在planner函数中对非工具类语法进行处理,如果设置planner_hook则调用钩子函数,默认调用standard_planner函数处理。

standard_planner函数中递归处理查询树,查询时将结果存储在PlannerGlobal全局结果中。再调用create_plan函数根据PlannerInfo类型创建执行计划树。最后将PlannerGlobal和PlannerInfo中存储的基本信息转存到PlannedStmt中并返回。

PlannedStmt *
planner(Query *parse, int cursorOptions, ParamListInfo boundParams)
{
	PlannedStmt *result;

	if (planner_hook)
		result = (*planner_hook) (parse, cursorOptions, boundParams);
	else
		result = standard_planner(parse, cursorOptions, boundParams);
	return result;
}

PlannedStmt *
standard_planner(Query *parse, int cursorOptions, ParamListInfo boundParams)
{
	...
	
	/* primary planning entry point (may recurse for subqueries) */
	root = subquery_planner(glob, parse, NULL,
							false, tuple_fraction);

	/* Select best Path and turn it into a Plan */
	final_rel = fetch_upper_rel(root, UPPERREL_FINAL, NULL);
	best_path = get_cheapest_fractional_path(final_rel, tuple_fraction);

	top_plan = create_plan(root, best_path);

	...
	
	/* build the PlannedStmt result */
	result = makeNode(PlannedStmt);

	result->commandType = parse->commandType;
	...
	result->stmt_len = parse->stmt_len;

	result->jitFlags = PGJIT_NONE;
	...

	return result;
}

计划树生成并优化

在subquery_planner函数中生成,根据类型对查询语句进行分类处理。
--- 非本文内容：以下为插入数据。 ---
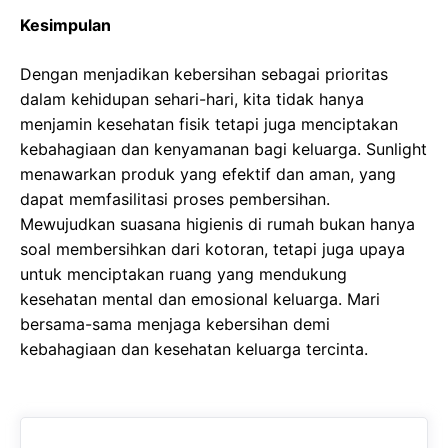
Kesimpulan
Dengan menjadikan kebersihan sebagai prioritas
dalam kehidupan sehari-hari, kita tidak hanya
menjamin kesehatan fisik tetapi juga menciptakan
kebahagiaan dan kenyamanan bagi keluarga. Sunlight
menawarkan produk yang efektif dan aman, yang
dapat memfasilitasi proses pembersihan.
Mewujudkan suasana higienis di rumah bukan hanya
soal membersihkan dari kotoran, tetapi juga upaya
untuk menciptakan ruang yang mendukung
kesehatan mental dan emosional keluarga. Mari
bersama-sama menjaga kebersihan demi
kebahagiaan dan kesehatan keluarga tercinta.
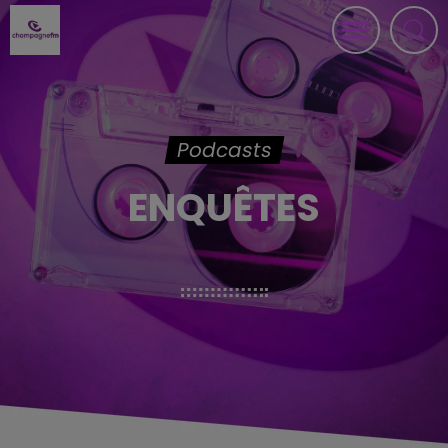
Podcasts
ENQUÊTES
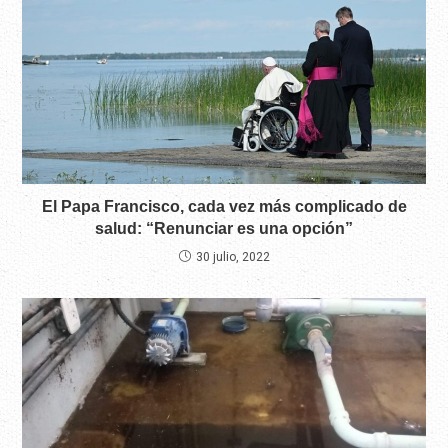
El Papa Francisco, cada vez más complicado de
salud: “Renunciar es una opción”
30 julio, 2022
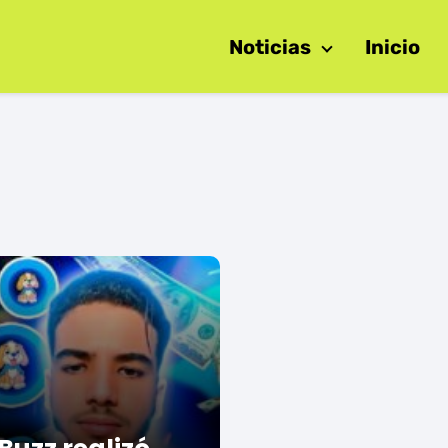
Noticias
Inicio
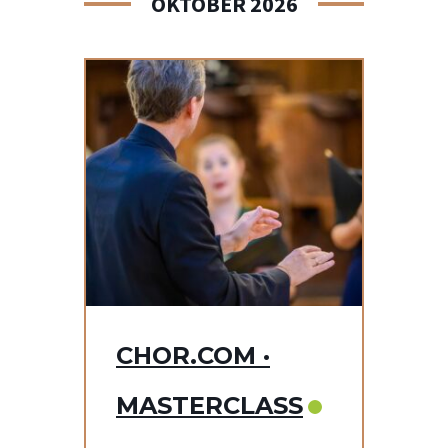
OKTOBER 2026
CHOR.COM ·
MASTERCLASS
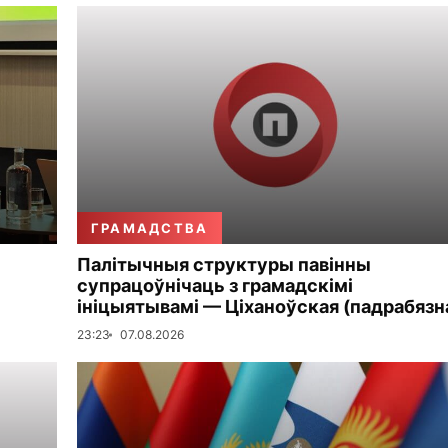
ГРАМАДСТВА
Палітычныя структуры павінны
супрацоўнічаць з грамадскімі
ініцыятывамі — Ціханоўская (падрабязн
23:23
07.08.2026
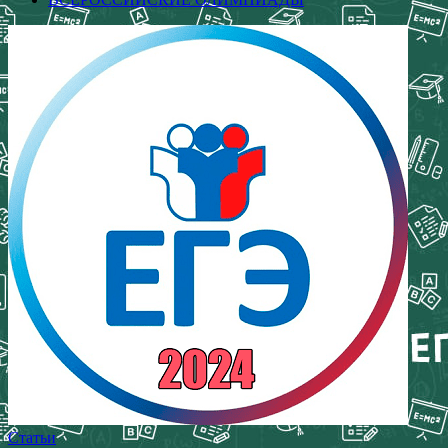
Статьи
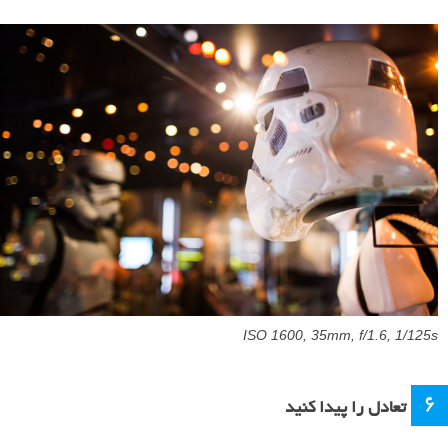
ISO 1600, 35mm, f/1.6, 1/125s
6
تعادل را پیدا کنید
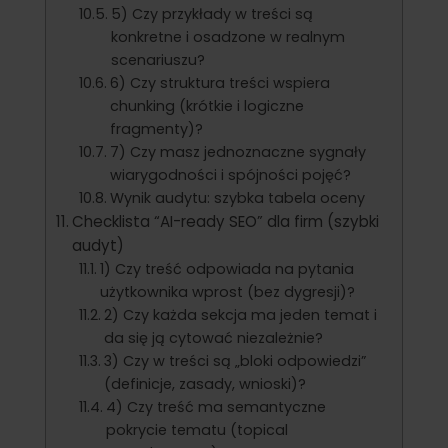
5) Czy przykłady w treści są
konkretne i osadzone w realnym
scenariuszu?
6) Czy struktura treści wspiera
chunking (krótkie i logiczne
fragmenty)?
7) Czy masz jednoznaczne sygnały
wiarygodności i spójności pojęć?
Wynik audytu: szybka tabela oceny
Checklista “AI-ready SEO” dla firm (szybki
audyt)
1) Czy treść odpowiada na pytania
użytkownika wprost (bez dygresji)?
2) Czy każda sekcja ma jeden temat i
da się ją cytować niezależnie?
3) Czy w treści są „bloki odpowiedzi”
(definicje, zasady, wnioski)?
4) Czy treść ma semantyczne
pokrycie tematu (topical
计划优化部分涉及子链接上提、函数处理、子查询上提等操作。因为计划树的生成和优化是按照类型分类处理并同时执行,所以这里放在一起介绍。

处理CTE(通用表表达式)表达式

SS_process_ctes:处理查询语句中的CTE子句(with语句),CTE是一个临时的结果集;可以将子查询的结果作为一个独立的结果集使用。所以在函数处理时遍历ctelish列表,将其中的各个子结果集通过再调用subquery_planner函数进行处理,处理的结果存储在root->glob->subplans链表中。

void
SS_process_ctes(PlannerInfo *root)
{
	ListCell   *lc;

	Assert(root->cte_plan_ids == NIL);

	foreach(lc, root->parse->cteList)
	{
		...
		
		/*
		 * Generate Paths for the CTE query.  Always plan for full retrieval
		 * --- we don't have enough info to predict otherwise.
		 */
		subroot = subquery_planner(root->glob, subquery,
								   root,
								   cte->cterecursive, 0.0);

		...

		plan = create_plan(subroot, best_path);

		...
		
		/*
		 * Add the subplan and its PlannerInfo to the global lists.
		 */
		root->glob->subplans = lappend(root->glob->subplans, plan);
		root->glob->subroots = lappend(root->glob->subroots, subroot);
		
		...
	}
}

子链接上提

pull_up_sublinks:将命令中的 ANY(sub-SELECT) 和 EXISTS 转换为 JOIN 。这样能够将子链接和父查询进行合并,统一进行优化处理。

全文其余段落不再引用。